What the exercise asks:
The response must consist of the records below, copied exactly.

Information provided:

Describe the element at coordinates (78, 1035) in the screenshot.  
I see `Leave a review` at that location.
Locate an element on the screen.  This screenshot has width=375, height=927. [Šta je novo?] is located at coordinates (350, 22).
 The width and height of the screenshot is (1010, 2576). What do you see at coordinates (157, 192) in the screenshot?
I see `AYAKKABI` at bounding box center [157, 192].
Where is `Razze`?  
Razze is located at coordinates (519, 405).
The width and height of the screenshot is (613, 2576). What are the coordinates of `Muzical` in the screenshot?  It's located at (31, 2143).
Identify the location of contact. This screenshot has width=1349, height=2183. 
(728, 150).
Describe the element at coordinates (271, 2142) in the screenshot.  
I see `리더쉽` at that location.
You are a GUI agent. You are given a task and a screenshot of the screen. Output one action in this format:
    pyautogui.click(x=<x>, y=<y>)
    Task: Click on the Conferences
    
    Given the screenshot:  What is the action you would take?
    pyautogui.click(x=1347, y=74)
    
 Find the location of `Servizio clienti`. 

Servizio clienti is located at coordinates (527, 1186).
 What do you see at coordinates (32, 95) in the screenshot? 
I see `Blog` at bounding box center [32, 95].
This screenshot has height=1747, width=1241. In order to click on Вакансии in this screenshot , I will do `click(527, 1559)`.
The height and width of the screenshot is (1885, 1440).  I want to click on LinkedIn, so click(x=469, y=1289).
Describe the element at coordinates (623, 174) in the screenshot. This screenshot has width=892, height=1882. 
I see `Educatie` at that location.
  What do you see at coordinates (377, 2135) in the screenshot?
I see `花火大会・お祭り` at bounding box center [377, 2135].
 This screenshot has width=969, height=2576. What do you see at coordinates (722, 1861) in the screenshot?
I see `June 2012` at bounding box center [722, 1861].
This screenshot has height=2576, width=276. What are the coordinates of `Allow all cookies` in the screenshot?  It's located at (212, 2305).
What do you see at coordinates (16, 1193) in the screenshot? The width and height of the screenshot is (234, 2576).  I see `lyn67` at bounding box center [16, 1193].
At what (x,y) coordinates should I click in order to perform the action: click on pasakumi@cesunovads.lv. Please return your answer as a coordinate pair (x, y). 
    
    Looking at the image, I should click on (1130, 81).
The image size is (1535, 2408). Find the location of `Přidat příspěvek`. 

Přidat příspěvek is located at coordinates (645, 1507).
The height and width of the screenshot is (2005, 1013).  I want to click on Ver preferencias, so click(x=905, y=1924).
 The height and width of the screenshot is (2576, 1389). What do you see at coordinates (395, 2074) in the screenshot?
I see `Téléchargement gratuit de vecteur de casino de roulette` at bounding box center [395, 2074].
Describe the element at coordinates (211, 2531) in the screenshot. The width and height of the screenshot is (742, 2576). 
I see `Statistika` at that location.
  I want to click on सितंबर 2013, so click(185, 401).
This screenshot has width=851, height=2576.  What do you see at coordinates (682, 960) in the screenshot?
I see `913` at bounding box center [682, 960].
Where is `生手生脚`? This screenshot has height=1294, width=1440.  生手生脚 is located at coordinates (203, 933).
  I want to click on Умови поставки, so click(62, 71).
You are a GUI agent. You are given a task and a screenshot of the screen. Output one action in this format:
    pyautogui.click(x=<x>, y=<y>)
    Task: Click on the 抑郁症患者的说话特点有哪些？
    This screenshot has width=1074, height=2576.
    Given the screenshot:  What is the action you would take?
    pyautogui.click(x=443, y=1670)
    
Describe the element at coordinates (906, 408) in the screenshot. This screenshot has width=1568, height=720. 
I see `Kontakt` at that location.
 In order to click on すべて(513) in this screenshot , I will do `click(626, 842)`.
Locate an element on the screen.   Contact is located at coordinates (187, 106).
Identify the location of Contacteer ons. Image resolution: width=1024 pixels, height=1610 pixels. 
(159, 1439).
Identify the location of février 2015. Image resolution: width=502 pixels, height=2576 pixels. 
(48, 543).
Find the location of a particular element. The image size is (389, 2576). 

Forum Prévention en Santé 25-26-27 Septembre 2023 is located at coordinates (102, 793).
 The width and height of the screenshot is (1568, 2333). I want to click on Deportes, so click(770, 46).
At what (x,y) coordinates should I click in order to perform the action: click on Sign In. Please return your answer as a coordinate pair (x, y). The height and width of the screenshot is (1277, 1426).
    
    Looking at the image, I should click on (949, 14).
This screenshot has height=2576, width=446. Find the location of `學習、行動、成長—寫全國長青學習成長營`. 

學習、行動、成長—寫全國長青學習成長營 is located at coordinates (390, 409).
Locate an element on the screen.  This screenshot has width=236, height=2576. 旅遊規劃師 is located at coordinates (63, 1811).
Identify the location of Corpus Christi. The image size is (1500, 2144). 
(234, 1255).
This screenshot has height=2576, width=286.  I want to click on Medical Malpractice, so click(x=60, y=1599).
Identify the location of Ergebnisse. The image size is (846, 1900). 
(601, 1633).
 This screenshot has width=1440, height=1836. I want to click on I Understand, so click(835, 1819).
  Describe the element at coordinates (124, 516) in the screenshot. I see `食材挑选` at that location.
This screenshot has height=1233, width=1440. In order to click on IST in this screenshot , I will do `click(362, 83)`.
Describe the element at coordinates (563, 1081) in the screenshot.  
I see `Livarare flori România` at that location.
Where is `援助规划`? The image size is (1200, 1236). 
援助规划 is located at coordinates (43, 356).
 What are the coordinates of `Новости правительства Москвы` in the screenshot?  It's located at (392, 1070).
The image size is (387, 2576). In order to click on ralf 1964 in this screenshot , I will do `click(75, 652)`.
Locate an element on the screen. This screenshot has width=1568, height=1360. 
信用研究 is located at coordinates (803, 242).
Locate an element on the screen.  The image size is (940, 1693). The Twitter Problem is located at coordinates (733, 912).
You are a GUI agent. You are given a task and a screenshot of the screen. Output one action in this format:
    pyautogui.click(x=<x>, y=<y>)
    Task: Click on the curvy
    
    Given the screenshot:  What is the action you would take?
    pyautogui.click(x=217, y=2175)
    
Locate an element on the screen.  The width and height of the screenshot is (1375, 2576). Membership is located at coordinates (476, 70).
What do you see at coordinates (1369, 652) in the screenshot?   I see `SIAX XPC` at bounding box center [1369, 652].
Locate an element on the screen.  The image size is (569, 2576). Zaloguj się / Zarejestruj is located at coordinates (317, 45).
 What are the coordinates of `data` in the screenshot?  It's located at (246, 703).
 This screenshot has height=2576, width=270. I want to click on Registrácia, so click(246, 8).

Problem solution:
Describe the element at coordinates (78, 1035) in the screenshot.  
I see `Leave a review` at that location.
Locate an element on the screen.  This screenshot has width=375, height=927. [Šta je novo?] is located at coordinates (350, 22).
 The width and height of the screenshot is (1010, 2576). What do you see at coordinates (157, 192) in the screenshot?
I see `AYAKKABI` at bounding box center [157, 192].
Where is `Razze`?  
Razze is located at coordinates (519, 405).
The width and height of the screenshot is (613, 2576). What are the coordinates of `Muzical` in the screenshot?  It's located at (31, 2143).
Identify the location of contact. This screenshot has width=1349, height=2183. 
(728, 150).
Describe the element at coordinates (271, 2142) in the screenshot.  
I see `리더쉽` at that location.
You are a GUI agent. You are given a task and a screenshot of the screen. Output one action in this format:
    pyautogui.click(x=<x>, y=<y>)
    Task: Click on the Conferences
    
    Given the screenshot:  What is the action you would take?
    pyautogui.click(x=1347, y=74)
    
 Find the location of `Servizio clienti`. 

Servizio clienti is located at coordinates (527, 1186).
 What do you see at coordinates (32, 95) in the screenshot? 
I see `Blog` at bounding box center [32, 95].
This screenshot has height=1747, width=1241. In order to click on Вакансии in this screenshot , I will do `click(527, 1559)`.
The height and width of the screenshot is (1885, 1440).  I want to click on LinkedIn, so click(x=469, y=1289).
Describe the element at coordinates (623, 174) in the screenshot. This screenshot has width=892, height=1882. 
I see `Educatie` at that location.
  What do you see at coordinates (377, 2135) in the screenshot?
I see `花火大会・お祭り` at bounding box center [377, 2135].
 This screenshot has width=969, height=2576. What do you see at coordinates (722, 1861) in the screenshot?
I see `June 2012` at bounding box center [722, 1861].
This screenshot has height=2576, width=276. What are the coordinates of `Allow all cookies` in the screenshot?  It's located at (212, 2305).
What do you see at coordinates (16, 1193) in the screenshot? The width and height of the screenshot is (234, 2576).  I see `lyn67` at bounding box center [16, 1193].
At what (x,y) coordinates should I click in order to perform the action: click on pasakumi@cesunovads.lv. Please return your answer as a coordinate pair (x, y). 
    
    Looking at the image, I should click on (1130, 81).
The image size is (1535, 2408). Find the location of `Přidat příspěvek`. 

Přidat příspěvek is located at coordinates (645, 1507).
The height and width of the screenshot is (2005, 1013).  I want to click on Ver preferencias, so click(x=905, y=1924).
 The height and width of the screenshot is (2576, 1389). What do you see at coordinates (395, 2074) in the screenshot?
I see `Téléchargement gratuit de vecteur de casino de roulette` at bounding box center [395, 2074].
Describe the element at coordinates (211, 2531) in the screenshot. The width and height of the screenshot is (742, 2576). 
I see `Statistika` at that location.
  I want to click on सितंबर 2013, so click(185, 401).
This screenshot has width=851, height=2576.  What do you see at coordinates (682, 960) in the screenshot?
I see `913` at bounding box center [682, 960].
Where is `生手生脚`? This screenshot has height=1294, width=1440.  生手生脚 is located at coordinates (203, 933).
  I want to click on Умови поставки, so click(62, 71).
You are a GUI agent. You are given a task and a screenshot of the screen. Output one action in this format:
    pyautogui.click(x=<x>, y=<y>)
    Task: Click on the 抑郁症患者的说话特点有哪些？
    This screenshot has width=1074, height=2576.
    Given the screenshot:  What is the action you would take?
    pyautogui.click(x=443, y=1670)
    
Describe the element at coordinates (906, 408) in the screenshot. This screenshot has width=1568, height=720. 
I see `Kontakt` at that location.
 In order to click on すべて(513) in this screenshot , I will do `click(626, 842)`.
Locate an element on the screen.   Contact is located at coordinates (187, 106).
Identify the location of Contacteer ons. Image resolution: width=1024 pixels, height=1610 pixels. 
(159, 1439).
Identify the location of février 2015. Image resolution: width=502 pixels, height=2576 pixels. 
(48, 543).
Find the location of a particular element. The image size is (389, 2576). 

Forum Prévention en Santé 25-26-27 Septembre 2023 is located at coordinates (102, 793).
 The width and height of the screenshot is (1568, 2333). I want to click on Deportes, so click(770, 46).
At what (x,y) coordinates should I click in order to perform the action: click on Sign In. Please return your answer as a coordinate pair (x, y). The height and width of the screenshot is (1277, 1426).
    
    Looking at the image, I should click on (949, 14).
This screenshot has height=2576, width=446. Find the location of `學習、行動、成長—寫全國長青學習成長營`. 

學習、行動、成長—寫全國長青學習成長營 is located at coordinates (390, 409).
Locate an element on the screen.  This screenshot has width=236, height=2576. 旅遊規劃師 is located at coordinates (63, 1811).
Identify the location of Corpus Christi. The image size is (1500, 2144). 
(234, 1255).
This screenshot has height=2576, width=286.  I want to click on Medical Malpractice, so click(x=60, y=1599).
Identify the location of Ergebnisse. The image size is (846, 1900). 
(601, 1633).
 This screenshot has width=1440, height=1836. I want to click on I Understand, so click(835, 1819).
  Describe the element at coordinates (124, 516) in the screenshot. I see `食材挑选` at that location.
This screenshot has height=1233, width=1440. In order to click on IST in this screenshot , I will do `click(362, 83)`.
Describe the element at coordinates (563, 1081) in the screenshot.  
I see `Livarare flori România` at that location.
Where is `援助规划`? The image size is (1200, 1236). 
援助规划 is located at coordinates (43, 356).
 What are the coordinates of `Новости правительства Москвы` in the screenshot?  It's located at (392, 1070).
The image size is (387, 2576). In order to click on ralf 1964 in this screenshot , I will do `click(75, 652)`.
Locate an element on the screen. This screenshot has width=1568, height=1360. 
信用研究 is located at coordinates (803, 242).
Locate an element on the screen.  The image size is (940, 1693). The Twitter Problem is located at coordinates (733, 912).
You are a GUI agent. You are given a task and a screenshot of the screen. Output one action in this format:
    pyautogui.click(x=<x>, y=<y>)
    Task: Click on the curvy
    
    Given the screenshot:  What is the action you would take?
    pyautogui.click(x=217, y=2175)
    
Locate an element on the screen.  The width and height of the screenshot is (1375, 2576). Membership is located at coordinates (476, 70).
What do you see at coordinates (1369, 652) in the screenshot?   I see `SIAX XPC` at bounding box center [1369, 652].
Locate an element on the screen.  The image size is (569, 2576). Zaloguj się / Zarejestruj is located at coordinates (317, 45).
 What are the coordinates of `data` in the screenshot?  It's located at (246, 703).
 This screenshot has height=2576, width=270. I want to click on Registrácia, so click(246, 8).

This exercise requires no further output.